▸ **Activity**: Each line below containing the word "page" needs to be shown.
*** Given information Section Begins ***
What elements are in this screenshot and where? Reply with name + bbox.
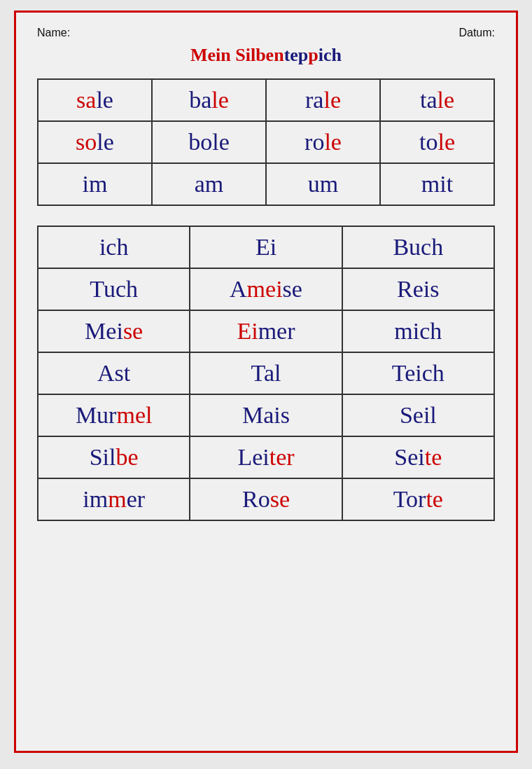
table-row: soleboleroletole xyxy=(38,121,494,163)
page-title: Mein Silbenteppich xyxy=(37,45,495,66)
table-row: imamummit xyxy=(38,163,494,205)
table-cell: sole xyxy=(38,121,152,163)
name-label: Name: xyxy=(37,27,70,39)
table-cell: Reis xyxy=(342,268,494,310)
table-cell: Seil xyxy=(342,394,494,436)
table-cell: Eimer xyxy=(190,310,342,352)
table-cell: mit xyxy=(380,163,494,205)
table-cell: Tuch xyxy=(38,268,190,310)
table-cell: Leiter xyxy=(190,436,342,478)
table-cell: tale xyxy=(380,79,494,121)
table2: ichEiBuchTuchAmeiseReisMeiseEimermichAst… xyxy=(37,226,495,521)
table-row: ichEiBuch xyxy=(38,226,494,268)
table-cell: Ameise xyxy=(190,268,342,310)
table-row: AstTalTeich xyxy=(38,352,494,394)
table1: salebaleraletalesoleboleroletoleimamummi… xyxy=(37,78,495,206)
table-cell: Teich xyxy=(342,352,494,394)
table-cell: ich xyxy=(38,226,190,268)
datum-label: Datum: xyxy=(458,27,495,39)
table-cell: Tal xyxy=(190,352,342,394)
table-cell: Ast xyxy=(38,352,190,394)
table-cell: sale xyxy=(38,79,152,121)
table-cell: immer xyxy=(38,478,190,520)
table-cell: Meise xyxy=(38,310,190,352)
table-cell: bale xyxy=(152,79,266,121)
table-row: MurmelMaisSeil xyxy=(38,394,494,436)
table-cell: rale xyxy=(266,79,380,121)
table-cell: Rose xyxy=(190,478,342,520)
table-row: SilbeLeiterSeite xyxy=(38,436,494,478)
header: Name: Datum: xyxy=(37,27,495,39)
table-cell: Buch xyxy=(342,226,494,268)
table-row: salebaleraletale xyxy=(38,79,494,121)
table-cell: mich xyxy=(342,310,494,352)
table-cell: Ei xyxy=(190,226,342,268)
table-cell: im xyxy=(38,163,152,205)
page: Name: Datum: Mein Silbenteppich salebale… xyxy=(14,11,518,753)
table-cell: am xyxy=(152,163,266,205)
table-cell: Silbe xyxy=(38,436,190,478)
table-cell: Seite xyxy=(342,436,494,478)
table-row: TuchAmeiseReis xyxy=(38,268,494,310)
table-cell: bole xyxy=(152,121,266,163)
table-row: immerRoseTorte xyxy=(38,478,494,520)
table-cell: tole xyxy=(380,121,494,163)
table-row: MeiseEimermich xyxy=(38,310,494,352)
table-cell: role xyxy=(266,121,380,163)
table-cell: Mais xyxy=(190,394,342,436)
table-cell: Murmel xyxy=(38,394,190,436)
table-cell: Torte xyxy=(342,478,494,520)
table-cell: um xyxy=(266,163,380,205)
*** Given information Section Ends ***
▸ **Response for this exercise**:
page-title: Mein Silbenteppich xyxy=(37,45,495,66)
page: Name: Datum: Mein Silbenteppich salebale… xyxy=(14,11,518,753)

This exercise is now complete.